Reminds me of the title of that Gullwing video, Molecules In Motion. Going back to Jackson’s video, how did the US trip come about? Was that at the same time as the Brazil trip?
So this was earlier in the year, when we found out we were going to the Dew Tour. Me, Sox and Jordan had the idea of going a bit earlier, making a bit more of an adventure of it. I kind of said to them I didn’t want my first American trip to just be a Dew Tour contest so we did the full tour before going to the contest, which was brilliant. Luckily we all survived it, me and Jordan were quite injured before we left – I had a really bad shoulder and couldn’t twist or use my right arm properly, and Jordan’s hip was fucked. For the first two weeks in Oregon we were at all these incredible parks and didn’t feel 110% which was a shame. It was insane though, the skateparks were definitely my favourite thing about America. The nature is amazing too. It was great driving out to the coast from Portland, all the parks that way were brilliant and the drive was gorgeous… we found this beach that was just driftwood, like a forest had just landed on the beach, I’d never seen anything like it. It looked like a tree graveyard on the beach or something.
This is a tenuous connection to the ‘travel’ part of this interview, but your Instagram handle is a reference to the incredible Herman Hesse novel Siddhartha. At the end of a long period of nomadic self reflection and constant rejection of each phase he finds himself in, once Siddhartha finds peace by the river he finds himself come to terms with each of his previous journeys, however seemingly fruitless, as integral to his present self; no one path has led to nirvana, but they have all in some way built a body of experience which follows the natural ‘flow’ and informs his eventual attainment of enlightenment.

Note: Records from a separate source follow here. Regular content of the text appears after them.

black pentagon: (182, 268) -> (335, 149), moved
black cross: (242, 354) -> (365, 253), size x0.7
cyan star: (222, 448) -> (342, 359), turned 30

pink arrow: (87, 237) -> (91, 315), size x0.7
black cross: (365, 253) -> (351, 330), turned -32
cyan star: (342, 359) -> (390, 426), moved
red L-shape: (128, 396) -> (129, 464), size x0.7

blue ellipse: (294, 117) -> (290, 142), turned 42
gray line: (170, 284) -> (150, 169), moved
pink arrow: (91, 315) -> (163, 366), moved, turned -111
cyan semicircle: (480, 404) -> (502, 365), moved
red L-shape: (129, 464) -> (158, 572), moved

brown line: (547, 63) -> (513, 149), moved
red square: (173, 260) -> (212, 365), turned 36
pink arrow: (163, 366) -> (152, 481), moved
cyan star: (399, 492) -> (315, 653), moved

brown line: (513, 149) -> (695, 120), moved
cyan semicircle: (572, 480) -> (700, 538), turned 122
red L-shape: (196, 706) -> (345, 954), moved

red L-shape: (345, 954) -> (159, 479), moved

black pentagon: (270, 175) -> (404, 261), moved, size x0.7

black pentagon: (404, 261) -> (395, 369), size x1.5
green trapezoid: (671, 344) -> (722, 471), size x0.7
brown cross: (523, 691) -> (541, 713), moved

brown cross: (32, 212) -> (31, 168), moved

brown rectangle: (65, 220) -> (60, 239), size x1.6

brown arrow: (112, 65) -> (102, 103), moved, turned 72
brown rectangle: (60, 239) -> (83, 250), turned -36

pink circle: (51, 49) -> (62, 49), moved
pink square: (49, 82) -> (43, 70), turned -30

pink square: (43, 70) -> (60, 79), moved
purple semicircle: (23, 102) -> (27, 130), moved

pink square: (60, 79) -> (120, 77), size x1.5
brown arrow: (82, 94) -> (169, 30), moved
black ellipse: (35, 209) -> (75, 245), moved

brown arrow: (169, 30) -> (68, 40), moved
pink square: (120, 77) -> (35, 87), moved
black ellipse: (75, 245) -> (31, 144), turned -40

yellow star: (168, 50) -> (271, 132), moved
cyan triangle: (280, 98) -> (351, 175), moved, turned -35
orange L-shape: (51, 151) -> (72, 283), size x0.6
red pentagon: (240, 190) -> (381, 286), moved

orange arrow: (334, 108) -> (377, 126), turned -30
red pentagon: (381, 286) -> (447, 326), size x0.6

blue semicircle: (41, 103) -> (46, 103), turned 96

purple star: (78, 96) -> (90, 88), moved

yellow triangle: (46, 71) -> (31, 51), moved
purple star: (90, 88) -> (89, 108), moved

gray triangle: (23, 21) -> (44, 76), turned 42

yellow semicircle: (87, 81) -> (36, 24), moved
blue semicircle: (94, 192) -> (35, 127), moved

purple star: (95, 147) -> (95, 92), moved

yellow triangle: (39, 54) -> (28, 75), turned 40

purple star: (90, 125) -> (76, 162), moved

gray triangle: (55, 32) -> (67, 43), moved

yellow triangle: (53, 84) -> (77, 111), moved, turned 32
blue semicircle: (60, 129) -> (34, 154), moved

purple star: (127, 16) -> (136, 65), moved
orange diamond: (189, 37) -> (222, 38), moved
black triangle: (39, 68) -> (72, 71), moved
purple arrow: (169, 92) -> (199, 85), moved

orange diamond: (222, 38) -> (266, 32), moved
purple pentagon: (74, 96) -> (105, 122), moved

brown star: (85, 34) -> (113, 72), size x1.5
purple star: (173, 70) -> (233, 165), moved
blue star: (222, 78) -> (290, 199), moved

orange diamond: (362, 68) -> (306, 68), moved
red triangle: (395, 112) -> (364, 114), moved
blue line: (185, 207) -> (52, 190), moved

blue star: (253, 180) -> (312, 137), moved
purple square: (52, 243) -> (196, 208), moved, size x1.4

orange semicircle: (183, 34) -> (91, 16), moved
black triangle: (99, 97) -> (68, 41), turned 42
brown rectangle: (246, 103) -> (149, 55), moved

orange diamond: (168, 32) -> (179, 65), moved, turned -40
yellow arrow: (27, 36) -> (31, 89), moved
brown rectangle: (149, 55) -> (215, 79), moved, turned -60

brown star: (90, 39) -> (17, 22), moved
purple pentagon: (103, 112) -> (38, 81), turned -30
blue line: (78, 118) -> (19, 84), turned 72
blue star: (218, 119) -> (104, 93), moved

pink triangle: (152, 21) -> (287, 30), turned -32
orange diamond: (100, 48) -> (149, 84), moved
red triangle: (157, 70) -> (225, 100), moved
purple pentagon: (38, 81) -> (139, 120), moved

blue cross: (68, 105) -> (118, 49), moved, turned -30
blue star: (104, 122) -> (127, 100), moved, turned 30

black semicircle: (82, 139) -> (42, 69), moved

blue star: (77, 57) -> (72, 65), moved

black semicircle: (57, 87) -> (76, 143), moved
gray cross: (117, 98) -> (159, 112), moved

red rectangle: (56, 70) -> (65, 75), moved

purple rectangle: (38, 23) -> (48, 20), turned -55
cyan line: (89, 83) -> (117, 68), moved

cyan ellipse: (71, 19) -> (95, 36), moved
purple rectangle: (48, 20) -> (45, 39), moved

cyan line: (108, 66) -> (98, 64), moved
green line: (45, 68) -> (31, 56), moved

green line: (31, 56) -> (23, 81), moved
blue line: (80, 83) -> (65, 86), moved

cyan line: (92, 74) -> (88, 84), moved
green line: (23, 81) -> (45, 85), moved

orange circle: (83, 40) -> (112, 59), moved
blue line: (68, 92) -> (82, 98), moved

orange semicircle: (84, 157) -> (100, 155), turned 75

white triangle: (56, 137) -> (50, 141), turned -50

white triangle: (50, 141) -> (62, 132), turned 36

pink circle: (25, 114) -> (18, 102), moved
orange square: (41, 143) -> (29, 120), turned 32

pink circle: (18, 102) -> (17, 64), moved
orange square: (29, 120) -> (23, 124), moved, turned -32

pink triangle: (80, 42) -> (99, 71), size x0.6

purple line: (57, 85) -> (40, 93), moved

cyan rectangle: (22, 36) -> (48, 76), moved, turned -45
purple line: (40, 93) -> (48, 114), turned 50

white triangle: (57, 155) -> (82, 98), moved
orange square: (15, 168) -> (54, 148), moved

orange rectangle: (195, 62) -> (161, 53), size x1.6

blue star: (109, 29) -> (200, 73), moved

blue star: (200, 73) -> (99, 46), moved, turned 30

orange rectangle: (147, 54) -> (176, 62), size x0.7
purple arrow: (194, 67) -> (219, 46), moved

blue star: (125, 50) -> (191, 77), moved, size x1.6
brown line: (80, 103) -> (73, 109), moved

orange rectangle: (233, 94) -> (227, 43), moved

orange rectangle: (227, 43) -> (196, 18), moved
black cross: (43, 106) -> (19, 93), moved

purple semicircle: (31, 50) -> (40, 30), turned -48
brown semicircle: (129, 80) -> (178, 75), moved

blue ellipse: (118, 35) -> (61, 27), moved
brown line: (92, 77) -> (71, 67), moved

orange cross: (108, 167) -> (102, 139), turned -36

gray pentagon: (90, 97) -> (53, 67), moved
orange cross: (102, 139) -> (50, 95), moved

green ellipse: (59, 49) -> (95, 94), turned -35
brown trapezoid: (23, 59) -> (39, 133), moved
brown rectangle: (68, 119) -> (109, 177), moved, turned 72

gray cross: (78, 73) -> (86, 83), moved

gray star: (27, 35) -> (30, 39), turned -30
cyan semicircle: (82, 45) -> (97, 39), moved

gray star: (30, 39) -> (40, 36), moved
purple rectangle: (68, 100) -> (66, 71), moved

Which is a long winded way of asking, what would you be doing if skateboarding hadn’t brought you here? How important is letting the universe get you there?
Don’t limit yourself, you know. He could have stuck with the one path, but he found his own way, which is important, but with respect to everyone else doing the same thing. If I hadn’t found skateboarding? I have no idea…I enjoyed playing guitar a lot when I was younger, and I still do, but skateboarding. Without skateboarding I don’t know if I’d have ever read Siddhartha, because I found out about it from a friend who I met through skateboarding.
And once travel opens up again, having already been to so many places, where’s the first place you want to go?
I would like to take the van to southern Spain, I would really love to go to New Zealand, Asia, I don’t know. I haven’t thought about travelling for a while, after going from doing it so much to not at all for a year – it was very grounding, but I had to not think about it. I’ve been in the present moment, if I was sat at home wishing I was in Australia, doing frontside inverts in Bondi Bowl, I’d be a bit bummed out.
Lots of love to everyone taking the time to read this, may we all find our way in these confusing crazy times. Don’t let the man get you down, one person can make a huge difference. Never give up! Namaste.